Il eut peur devant mon air déterminé bien qu'il ne voulut pas le laisser paraître. Il resta indécis pendant quelques minutes d'un silence insoutenable.
-Il existe peut-être quelque chose…
-Quoi ? Dites moi ! Sinon, je vous jure que je passerait mon éternité à vous nuire !
-Une potion. Elle permet de vivre de jour exactement comme un Mortel.
-Donnez m'en ! ordonnais-je
-Pas si vite… J'ai une condition…
-Laquelle ?
-Le temps de plus que je vais t'accorder, c'est moi qui le déciderai et après cela tu n'en auras plus.
« Je n'avais pas vraiment le choix, aussi acceptais-je son offre. Il me donna la potion en me disant que le jour où elle ne se renouvellerai pas, je devrais me préparer à prendre ma vraie condition d'Immortelle. Et ce jour est aujourd'hui. Voilà toute l'histoire.

Dumbledore ne parla pas tout de suite, réfléchissant, ébranlé par ces révélations bien qu'il fut peu surpris.

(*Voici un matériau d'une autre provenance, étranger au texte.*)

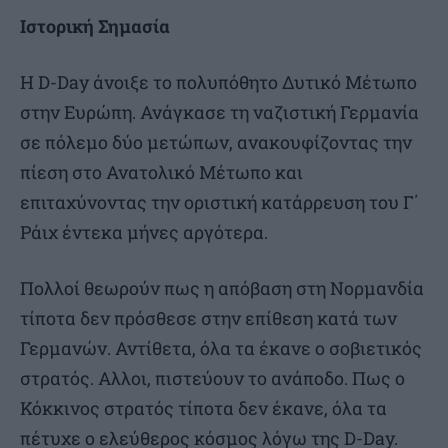
Ιστορική Σημασία
Η D-Day άνοιξε το πολυπόθητο Δυτικό Μέτωπο
στην Ευρώπη. Ανάγκασε τη ναζιστική Γερμανία
σε πόλεμο δύο μετώπων, ανακουφίζοντας την
πίεση στο Ανατολικό Μέτωπο και
επιταχύνοντας την οριστική κατάρρευση του Γ΄
Ράιχ έντεκα μήνες αργότερα.
Πολλοί θεωρούν πως η απόβαση στη Νορμανδία
τίποτα δεν πρόσθεσε στην επίθεση κατά των
Γερμανών. Αντίθετα, όλα τα έκανε ο σοβιετικός
στρατός. Αλλοι, πιστεύουν το ανάποδο. Πως ο
Κόκκινος στρατός τίποτα δεν έκανε, όλα τα
πέτυχε ο ελεύθερος κόσμος λόγω της D-Day.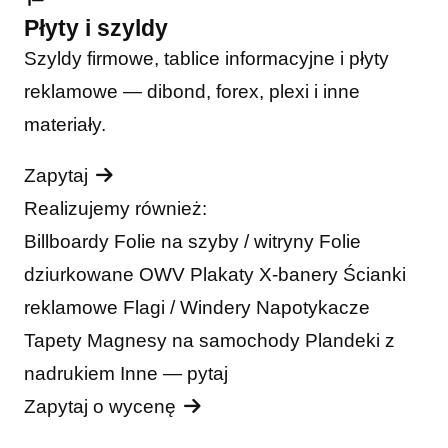
Płyty i szyldy
Szyldy firmowe, tablice informacyjne i płyty
reklamowe — dibond, forex, plexi i inne
materiały.
Zapytaj
Realizujemy również:
Billboardy
Folie na szyby / witryny
Folie
dziurkowane OWV
Plakaty
X-banery
Ścianki
reklamowe
Flagi / Windery
Napotykacze
Tapety
Magnesy na samochody
Plandeki z
nadrukiem
Inne — pytaj
Zapytaj o wycenę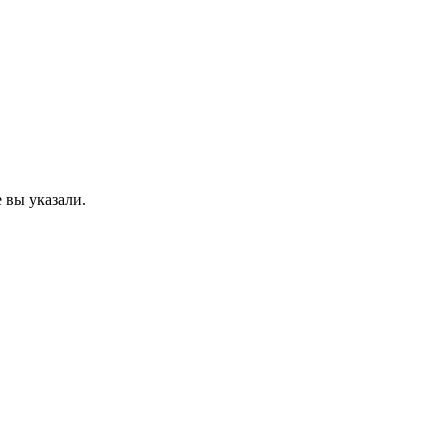
 вы указали.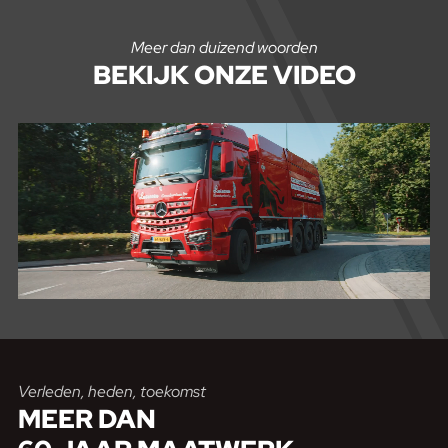
Meer dan duizend woorden
BEKIJK
ONZE VIDEO
Verleden, heden, toekomst
MEER DAN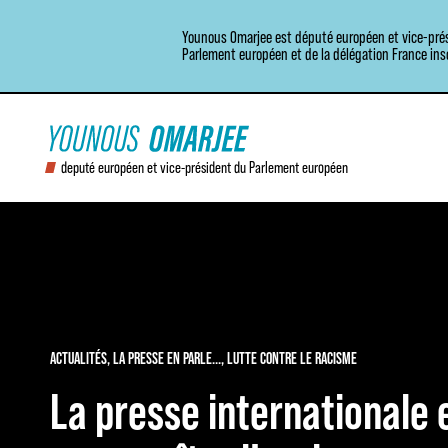
Aller
Younous Omarjee est député européen et vice-pré
au
Parlement européen et de la délégation France in
contenu
deputé européen et vice-président du Parlement européen
ACTUALITÉS
,
LA PRESSE EN PARLE...
,
LUTTE CONTRE LE RACISME
La presse internationale e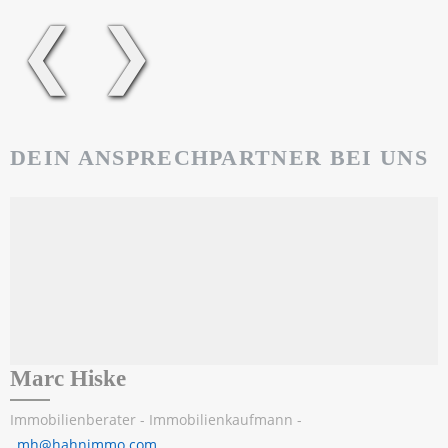
❮
❯
DEIN ANSPRECHPARTNER BEI UNS
Marc Hiske
Immobilienberater - Immobilienkaufmann -
mh@hahnimmo.com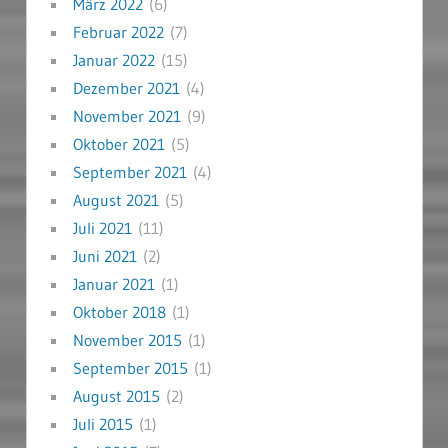
März 2022
(6)
Februar 2022
(7)
Januar 2022
(15)
Dezember 2021
(4)
November 2021
(9)
Oktober 2021
(5)
September 2021
(4)
August 2021
(5)
Juli 2021
(11)
Juni 2021
(2)
Januar 2021
(1)
Oktober 2018
(1)
November 2015
(1)
September 2015
(1)
August 2015
(2)
Juli 2015
(1)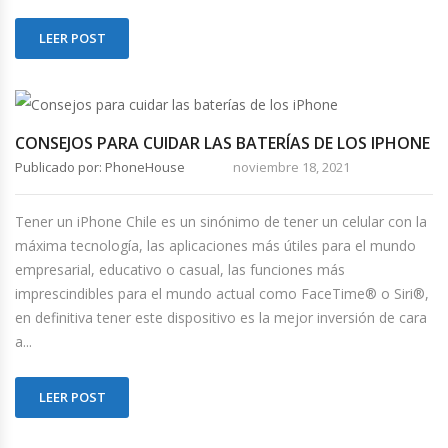
LEER POST
CONSEJOS PARA CUIDAR LAS BATERÍAS DE LOS IPHONE
Publicado por: PhoneHouse
noviembre 18, 2021
Tener un iPhone Chile es un sinónimo de tener un celular con la
máxima tecnología, las aplicaciones más útiles para el mundo
empresarial, educativo o casual, las funciones más
imprescindibles para el mundo actual como FaceTime® o Siri®,
en definitiva tener este dispositivo es la mejor inversión de cara
a...
LEER POST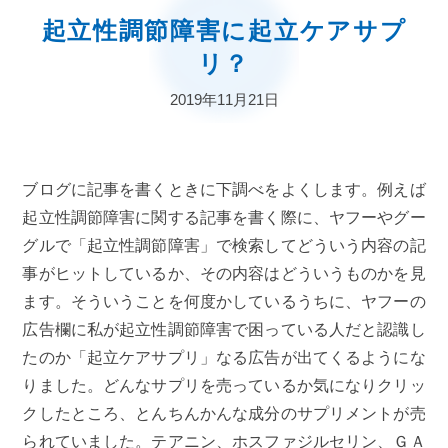
起立性調節障害に起立ケアサプ
リ？
2019年11月21日
ブログに記事を書くときに下調べをよくします。例えば
起立性調節障害に関する記事を書く際に、ヤフーやグー
グルで「起立性調節障害」で検索してどういう内容の記
事がヒットしているか、その内容はどういうものかを見
ます。そういうことを何度かしているうちに、ヤフーの
広告欄に私が起立性調節障害で困っている人だと認識し
たのか「起立ケアサプリ」なる広告が出てくるようにな
りました。どんなサプリを売っているか気になりクリッ
クしたところ、とんちんかんな成分のサプリメントが売
られていました。テアニン、ホスファジルセリン、ＧＡ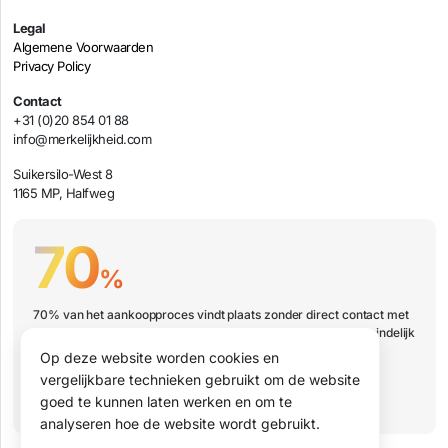
Legal
Algemene Voorwaarden
Privacy Policy
Contact
+31 (0)20 854 01 88
info@merkelijkheid.com
Suikersilo-West 8
1165 MP, Halfweg
70
%
70% van het aankoopproces vindt plaats zonder direct contact met
jouw organisatie. Hoe zorg je er dan voor dat jouw bedrijf uiteindelijk
wel op de shortlist staat?
Op deze website worden cookies en
vergelijkbare technieken gebruikt om de website
Boek een presentatie
goed te kunnen laten werken en om te
analyseren hoe de website wordt gebruikt.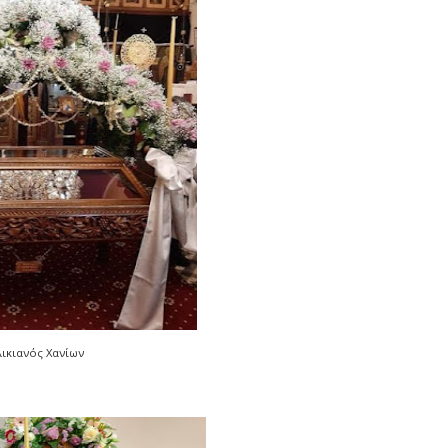
λικιανός Χανίων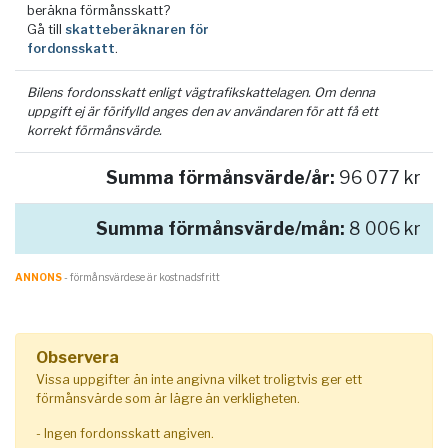
beräkna förmånsskatt?
Gå till
skatteberäknaren för
fordonsskatt
.
Bilens fordonsskatt enligt vägtrafikskattelagen. Om denna
uppgift ej är förifylld anges den av användaren för att få ett
korrekt förmånsvärde.
Summa förmånsvärde/år:
96 077 kr
Summa förmånsvärde/mån:
8 006 kr
ANNONS
- förmånsvärde.se är kostnadsfritt
Observera
Vissa uppgifter än inte angivna vilket troligtvis ger ett
förmånsvärde som är lägre än verkligheten.
- Ingen fordonsskatt angiven.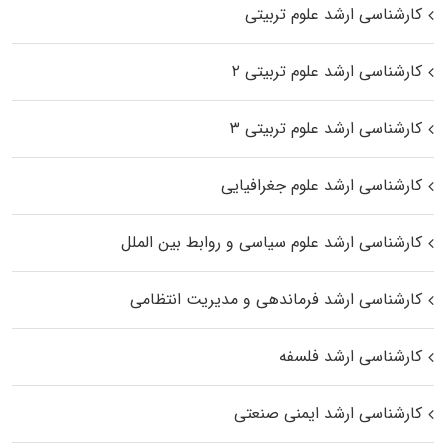
کارشناسی ارشد علوم تربیتی
کارشناسی ارشد علوم تربیتی ۲
کارشناسی ارشد علوم تربیتی ۳
کارشناسی ارشد علوم جغرافیایی
کارشناسی ارشد علوم سیاسی و روابط بین الملل
کارشناسی ارشد فرماندهی و مدیریت انتظامی
کارشناسی ارشد فلسفه
کارشناسی ارشد ایمنی صنعتی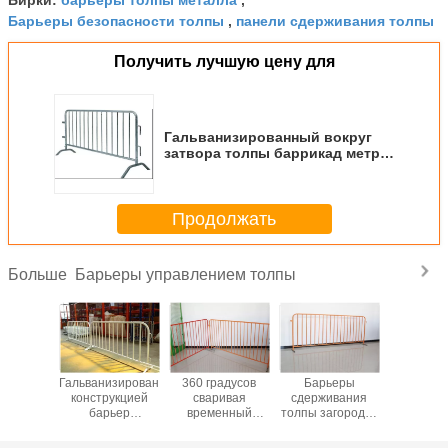
Бирки:
,
Барьеры безопасности толпы
панели сдерживания толпы
,
Получить лучшую цену для
Гальванизированный вокруг
затвора толпы баррикад метр
1,1 С2 для сейфа дороги
Продолжать
Барьеры управлением толпы
Больше
икада
Гальванизированный
360 градусов
Барьеры
Гальвани
ытия
конструкцией
сваривая
сдерживания
алюмин
веющей
барьер
временный
толпы загородки
барь
али
сдерживания
барьер
нержавеющей
Австр
тивная
толпы для на
сдерживания
стали
Сидн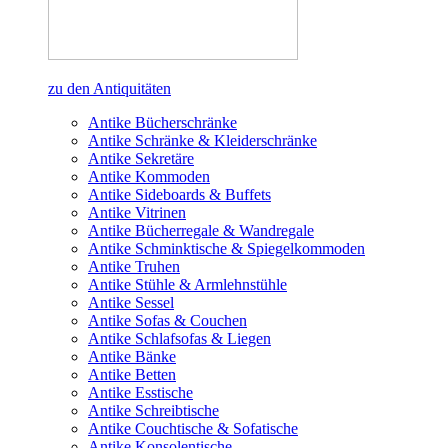
zu den Antiquitäten
Antike Bücherschränke
Antike Schränke & Kleiderschränke
Antike Sekretäre
Antike Kommoden
Antike Sideboards & Buffets
Antike Vitrinen
Antike Bücherregale & Wandregale
Antike Schminktische & Spiegelkommoden
Antike Truhen
Antike Stühle & Armlehnstühle
Antike Sessel
Antike Sofas & Couchen
Antike Schlafsofas & Liegen
Antike Bänke
Antike Betten
Antike Esstische
Antike Schreibtische
Antike Couchtische & Sofatische
Antike Konsolentische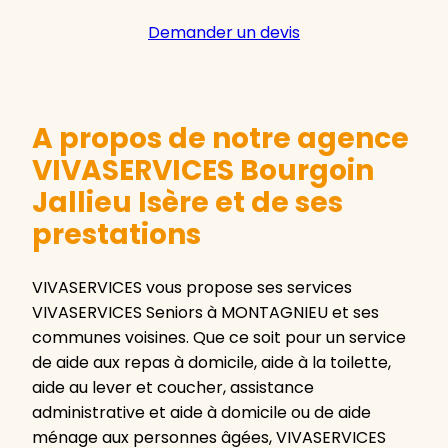
Demander un devis
A propos de notre agence
VIVASERVICES Bourgoin
Jallieu Isère et de ses
prestations
VIVASERVICES vous propose ses services
VIVASERVICES Seniors à MONTAGNIEU et ses
communes voisines. Que ce soit pour un service
de aide aux repas à domicile, aide à la toilette,
aide au lever et coucher, assistance
administrative et aide à domicile ou de aide
ménage aux personnes âgées, VIVASERVICES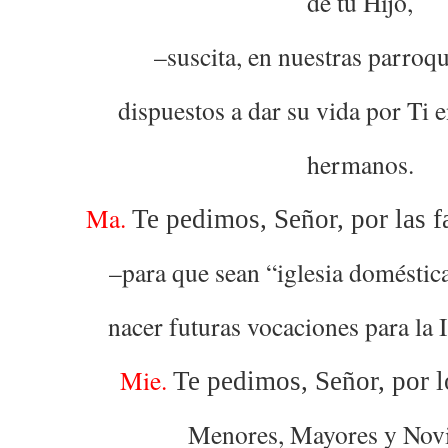
de tu Hijo,
–suscita, en nuestras parroqu
dispuestos a dar su vida por Ti e
hermanos.
Ma.
Te pedimos, Señor, por las f
–para que sean “iglesia domésti
nacer futuras vocaciones para la I
Mie.
Te pedimos, Señor, por 
Menores, Mayores y Nov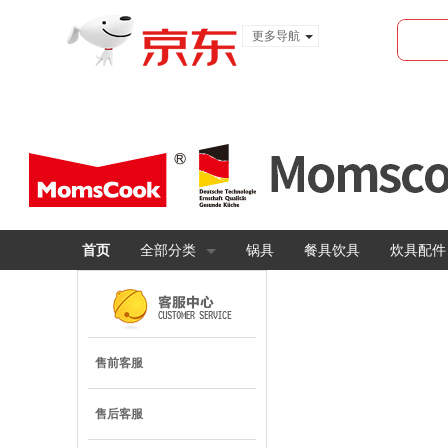
更多导航
服装城
食品
金融
首页
全部分类
锅具
餐具饮具
炊具配件
售前客服
售后客服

-Je préparerais cette potion Monsieur ; déclara Rogue l'air plus déterminé que jamais. Mais il faut trois semaines et Livia serait tuée par le moindre rayon de soleil… Nous comptions sur vous pour la mettre, elle et nous tous à l'abri tout ce temps.
-Je vois… Livia, votre récit était sincère c'est pourquoi je vous aiderait. Je vais devoir vous enfermer dans une pièce pendant le temps de préparation de la potion pour éviter d'avoir un vampire en liberté dans le château. En contrepartie, je ne vous demande qu'une chose : profiter de ce temps pour éteindre vos instincts tueurs. Severus, vous préparerez la potion dans mon bureau. Je m'occuperait de justifier l'absence de votre camarade.
Livia était livide à l'idée de passer trois semaines enfermée mais elle n'avait plus vraiment le choix. Ses lèvres tremblèrent quant elle demanda :
-Puis-je parler à ma sœur s'il vous plait. Mes parents sont au courant mais pas elle et je crois qu'il faut qu'elle sache pour ne pas qu'elle s'inquiète inutilement.
-Si vous jugez que cela est bon… Je vous l'envoie ici.

Lorsque Dumbledore sortit, Livia et Severus s'entre regardèrent.
-Merci… souffla doucement la jeune fille.
Sur le fil qui reliaient leurs prunelles assombries par les évènements sembla passer une tendresse et un amour sur le point de naître pour celle qui avait déjà cessé de vivre.